REMOTE CONNECTIVITY OPTIONS
Here are the various remote connectivity options available, from best- to worst-performing:
1. INDUSTRIAL ROUTER USING STAND-ALONE VPN
This approach to remote connectivity enables the OEM to set up a reliable and fully secure connection to your machines while safeguarding your corporate network integrity. No need for IT experts, no firewall issues. And speaking of firewall concerns, using an industrial router with stand-alone VPN protects your privacy. You’re freed from continuous connection to the server because your machine is connected to the Internet only when necessary. In addition, this method saves you the money and time you would otherwise need to invest in technician visits. These savings accrue because this method of connecting allows remote staff and the OEM technical support team to perform diagnostics and make program changes. And, because this method of connecting means that you don’t need to wait for technicians to arrive, downtime is reduced. This method is versatile, too. It can be used in any situation: single- or multi-line plant, multiple plants, and in remote locations that lack wired Internet service, as long as a cellular or wireless network is available (extra cost). An industrial router using stand-alone VPN is low-cost, maintenance-free, and easy to set up, start and expand
2. THIRD-PARTY STANDARD VIRTUAL PRIVATE NETWORK (VPN) ACCESS
Better than dial-up, third-party standard VPN is nonetheless not the ideal way to connect remotely. It’s time-consuming because it requires major IT assistance on both sides of the connection. It’s even more time-consuming when you consider that it needs to be completely revised every time your operating system is upgraded. Moreover, it’s additionally problematic because the OEM is responsible for integration in cooperation with your IT staff, which is accountable for problems—and those include connectivity problems, which can be difficult to solve.
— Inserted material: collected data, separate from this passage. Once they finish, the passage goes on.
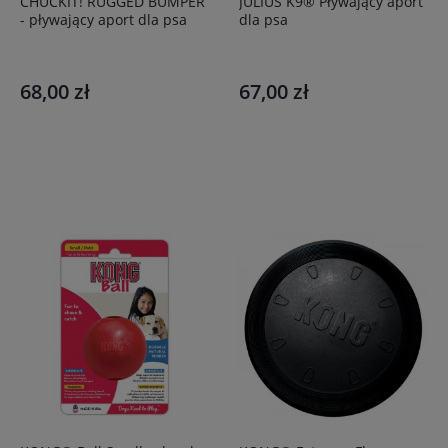
CHUCKIT! RUGGED BUMPER
JULIUS K9® Pływający aport
- pływający aport dla psa
dla psa
68,00 zł
67,00 zł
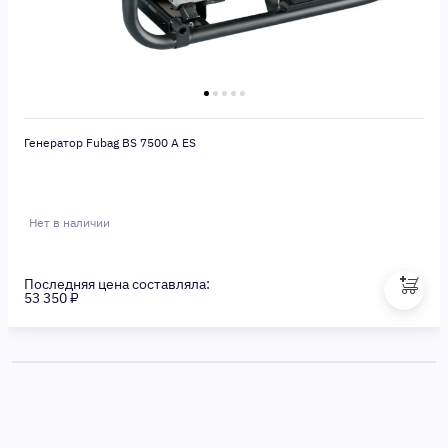
Генератор Fubag BS 7500 A ES
Нет в наличии
Последняя цена составляла:
53 350 ₽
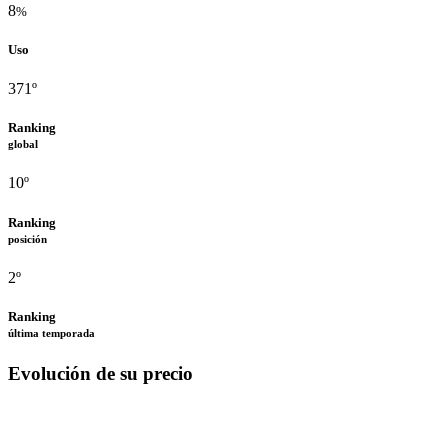
8
%
Uso
371º
Ranking
global
10º
Ranking
posición
2º
Ranking
última temporada
Evolución de su precio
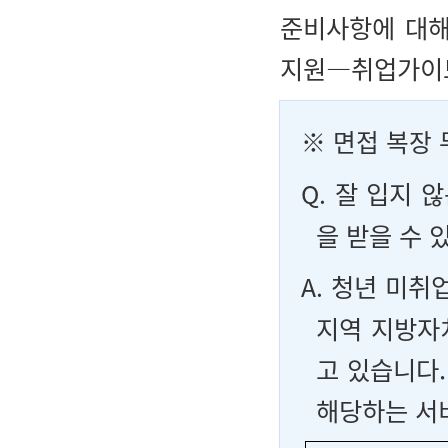
준비사항에 대해
지원―취업가이
※
면접 복장 
Q.
잘 입지 않
을 받을 수 
A.
청년 미취업
지역 지방자
고 있습니다
해당하는 서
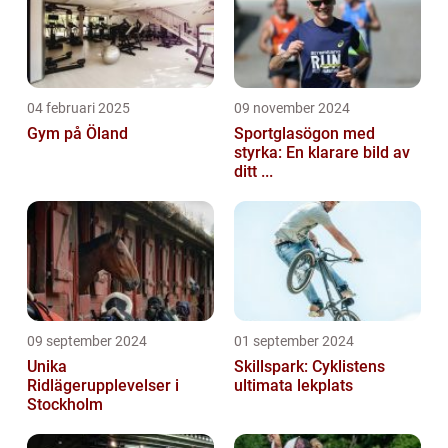
04 februari 2025
09 november 2024
Gym på Öland
Sportglasögon med
styrka: En klarare bild av
ditt ...
09 september 2024
01 september 2024
Unika
Skillspark: Cyklistens
Ridlägerupplevelser i
ultimata lekplats
Stockholm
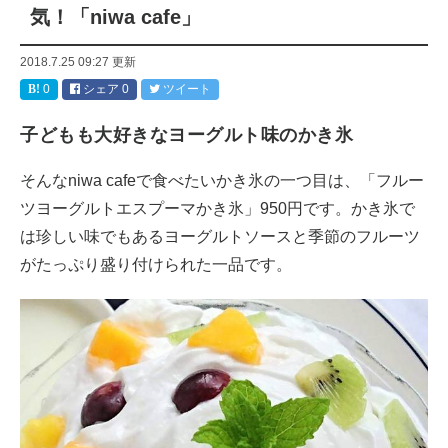
気！「niwa cafe」
2018.7.25 09:27
更新
0
シェア
0
ツイート
子どもも大好きなヨーグルト味のかき氷
そんなniwa cafeで食べたいかき氷の一つ目は、「フルー
ツヨーグルトエスプーマかき氷」950円です。かき氷で
は珍しい味でもあるヨーグルトソースと季節のフルーツ
がたっぷり盛り付けられた一品です。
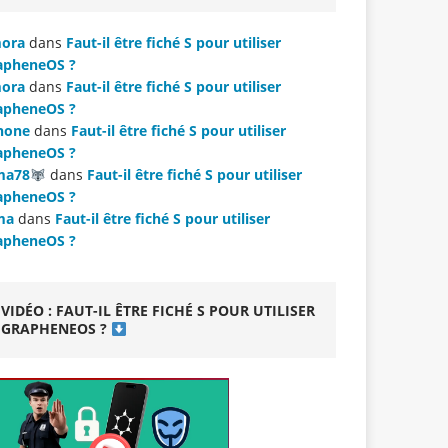
ora
dans
Faut-il être fiché S pour utiliser
apheneOS ?
ora
dans
Faut-il être fiché S pour utiliser
apheneOS ?
hone
dans
Faut-il être fiché S pour utiliser
apheneOS ?
ma78
dans
Faut-il être fiché S pour utiliser
apheneOS ?
ma
dans
Faut-il être fiché S pour utiliser
apheneOS ?
VIDÉO : FAUT-IL ÊTRE FICHÉ S POUR UTILISER
GRAPHENEOS ?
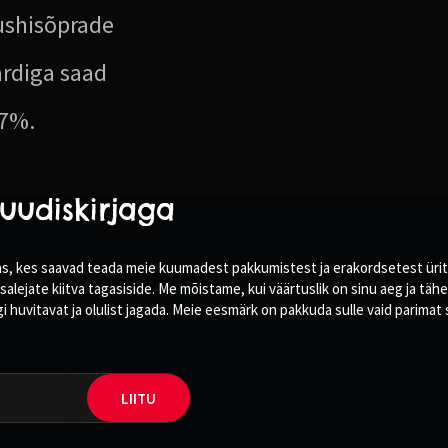
ushisõprade
ardiga saad
 7%.
uudiskirjaga
 seas, kes saavad teada meie kuumadest pakkumistest ja erakordsetest üri
salejate kiitva tagasiside. Me mõistame, kui väärtuslik on sinu aeg ja tä
idagi huvitavat ja olulist jagada. Meie eesmärk on pakkuda sulle vaid parim
LIITU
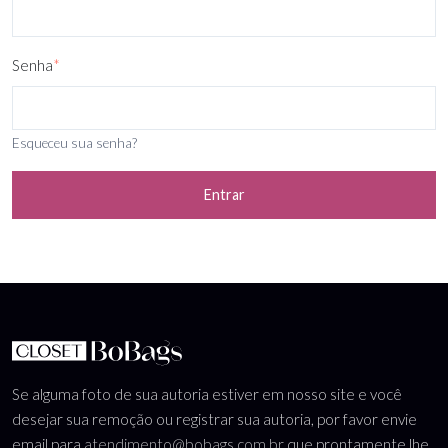
Senha
*
Esqueceu sua senha?
Entrar
Se alguma foto de sua autoria estiver em nosso site e você
desejar sua remoção ou registrar sua autoria, por favor envie
email para
atendimento@bobags.com.br
que prontamente lhe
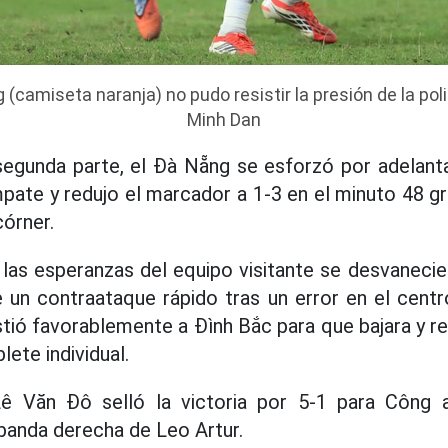
camiseta naranja) no pudo resistir la presión de la poli
Minh Dan
segunda parte, el Đà Nẵng se esforzó por adelanta
mpate y redujo el marcador a 1-3 en el minuto 48 g
córner.
las esperanzas del equipo visitante se desvaneci
e un contraataque rápido tras un error en el cent
stió favorablemente a Đình Bắc para que bajara y re
ete individual.
Lê Văn Đô selló la victoria por 5-1 para Công 
banda derecha de Leo Artur.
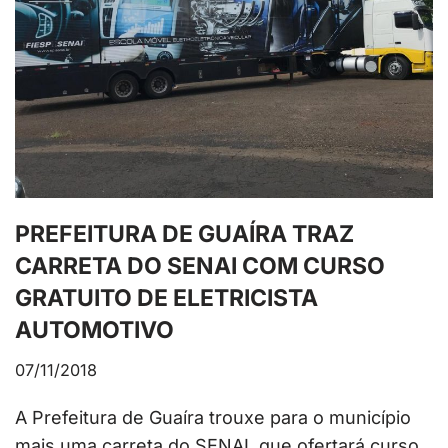
PREFEITURA DE GUAÍRA TRAZ
CARRETA DO SENAI COM CURSO
GRATUITO DE ELETRICISTA
AUTOMOTIVO
07/11/2018
A Prefeitura de Guaíra trouxe para o município
mais uma carreta do SENAI, que ofertará curso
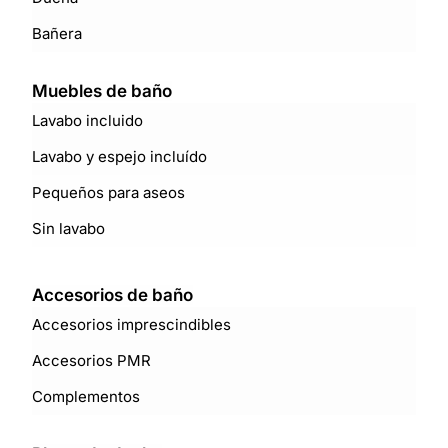
Bañera
Muebles de baño
Lavabo incluido
Lavabo y espejo incluído
Pequeños para aseos
Sin lavabo
Accesorios de baño
Accesorios imprescindibles
Accesorios PMR
Complementos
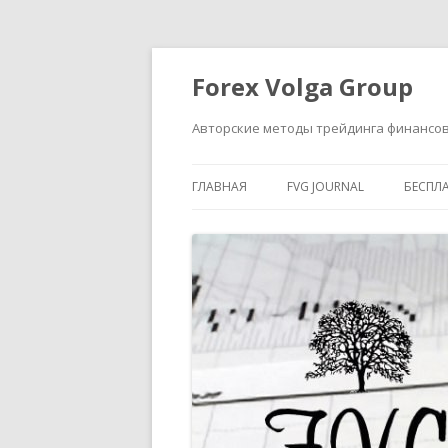
Forex Volga Group
Авторские методы трейдинга финансо
ГЛАВНАЯ
FVG JOURNAL
БЕСПЛ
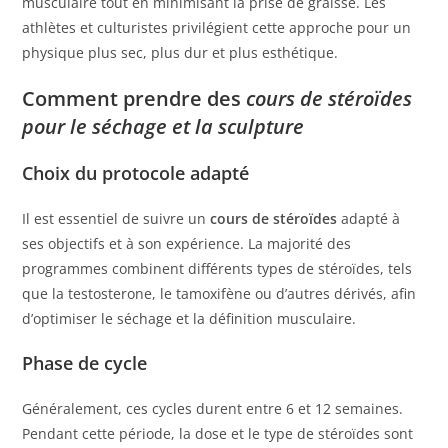
musculaire tout en minimisant la prise de graisse. Les
athlètes et culturistes privilégient cette approche pour un
physique plus sec, plus dur et plus esthétique.
Comment prendre des
cours de stéroïdes
pour le séchage et la sculpture
Choix du protocole adapté
Il est essentiel de suivre un
cours de stéroïdes
adapté à
ses objectifs et à son expérience. La majorité des
programmes combinent différents types de stéroïdes, tels
que la testosterone, le tamoxifène ou d’autres dérivés, afin
d’optimiser le séchage et la définition musculaire.
Phase de cycle
Généralement, ces cycles durent entre 6 et 12 semaines.
Pendant cette période, la dose et le type de stéroïdes sont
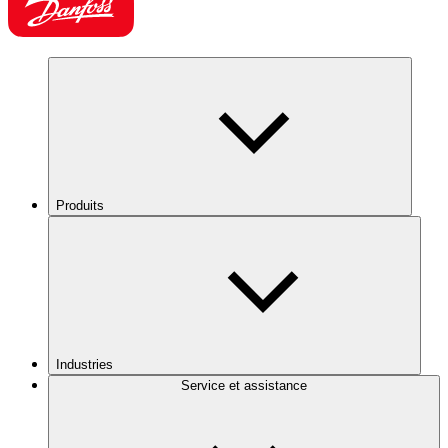
Produits
Industries
Service et assistance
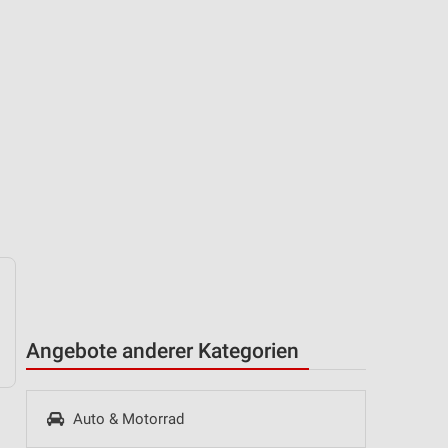
Angebote anderer Kategorien
Auto & Motorrad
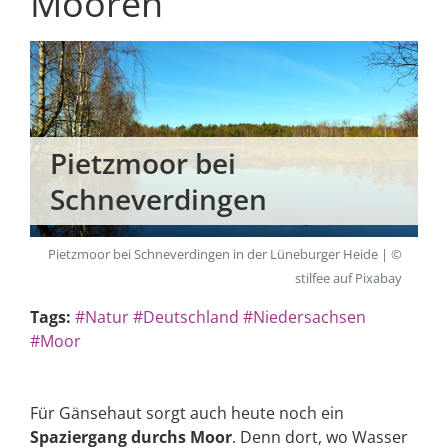
Mooren
Pietzmoor bei
Schneverdingen
Pietzmoor bei Schneverdingen in der Lüneburger Heide | ©
stilfee auf Pixabay
Tags:
#Natur
#Deutschland
#Niedersachsen
#Moor
Für Gänsehaut sorgt auch heute noch ein
Spaziergang durchs Moor
. Denn dort, wo Wasser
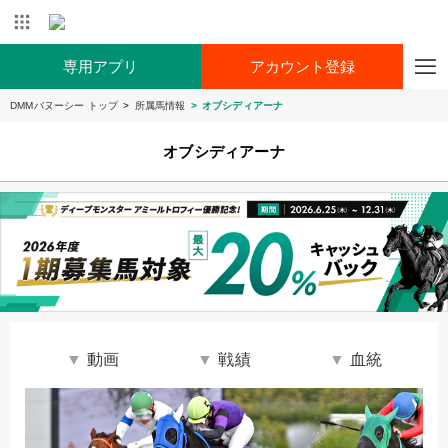
専用アプリ
アカウント登録
DMMバヌーシー トップ
所属馬情報
オブシディアーナ
オブシディアーナ
動画
戦績
血統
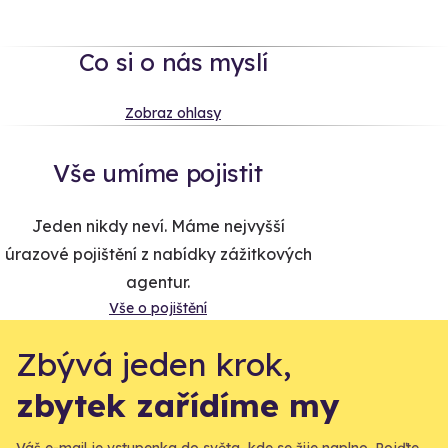
Co si o nás myslí
Zobraz ohlasy
Vše umíme pojistit
Jeden nikdy neví. Máme nejvyšší
úrazové pojištění z nabídky zážitkových
agentur.
Vše o pojištění
Zbývá jeden krok,
zbytek zařídíme my
Váš e-mail je vstupenka do světa, kde se žije naplno. Pojďte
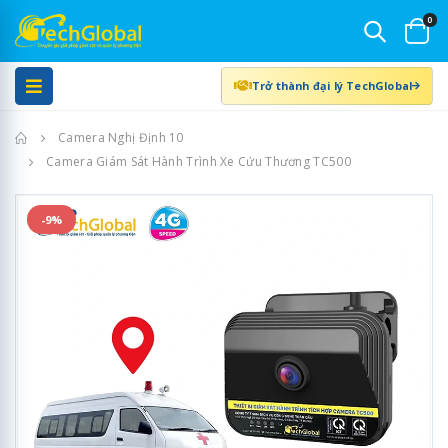
0
Trở thành đại lý TechGlobal
Trang chủ
Camera Nghị Định 10
Camera Giám Sát Hành Trình Xe Cứu Thương TC500
-9%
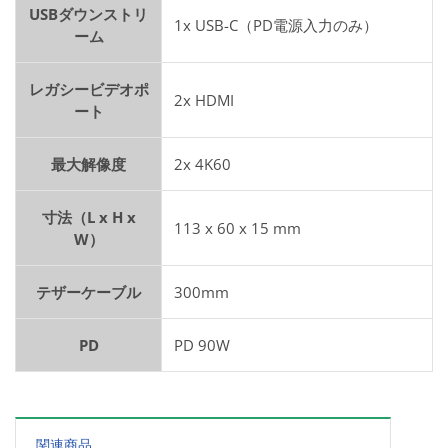
USBダウンストリ
1x USB-C（PD電源入力のみ）
ーム
レガシービデオポ
2x HDMI
ート
最大解像度
2x 4K60
寸法（L x H x
113 x 60 x 15 mm
W）
テザーケーブル
300mm
PD
PD 90W
関連商品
3. DIAL-UP/ETHERNET MODEM ACCESS
An outdated solution, this method of connecting works slowly because it relies on a public analog telephone network. Nowadays, phone systems are digital.
VIDEO CHAT AND CAMERAS
Video chat applications such as FaceTime, Viber, Skype or WhatsApp (in Europe) can enable your OEM to have a look at your machine and guide you through the troubleshooting steps. However, such applications do not replace remote connectivity—they are complementary.
Alternatively, you could install a fixed camera with a recorder. For example, up to eight cameras can be mounted on the equipment and connected to a recorder which is linked to the machine’s network. This enables your OEM to access video upon request for troubleshooting purposes.
CURRENT ATTITUDES TOWARDS REMOTE MONITORING
PMMI, The Association for Packaging and Processing Technologies, recently surveyed its members about their plans and preferences for remote machine monitoring. Respondents’ plans fall along a continuum of options, from exploring potential benefits to incorporating remote monitoring of most products. A slight majority of respondents are currently conducting remote monitoring pilot projects. Communication with the end user or OEM is the most sought-after feature, followed by alarm notifications and reporting.
Remote connectivity is a powerful new tool that enables faster and cheaper troubleshooting. Want to try it out? Your OEM can provide more details and get you started.